EXERCISE AIM: Each line between the one holding "Panagia, Thassos" and the end of the material below, both included, is to be transcribed word for word, with pictures left out.

──────────

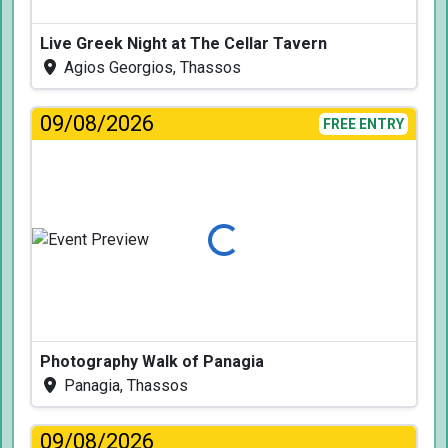
Live Greek Night at The Cellar Tavern
Agios Georgios, Thassos
09/08/2026
FREE ENTRY
Loading...
Photography Walk of Panagia
Panagia, Thassos
09/08/2026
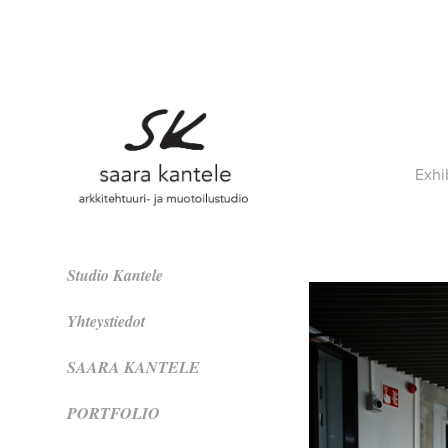
Exhi
Studio Kantele
Yhteystiedot
SAARA KANTELE
PORTFOLIO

──────────

YOUR RESPONSE:
Panagia, Thassos
09/08/2026
Exhi
Studio Kantele
Yhteystiedot
SAARA KANTELE
PORTFOLIO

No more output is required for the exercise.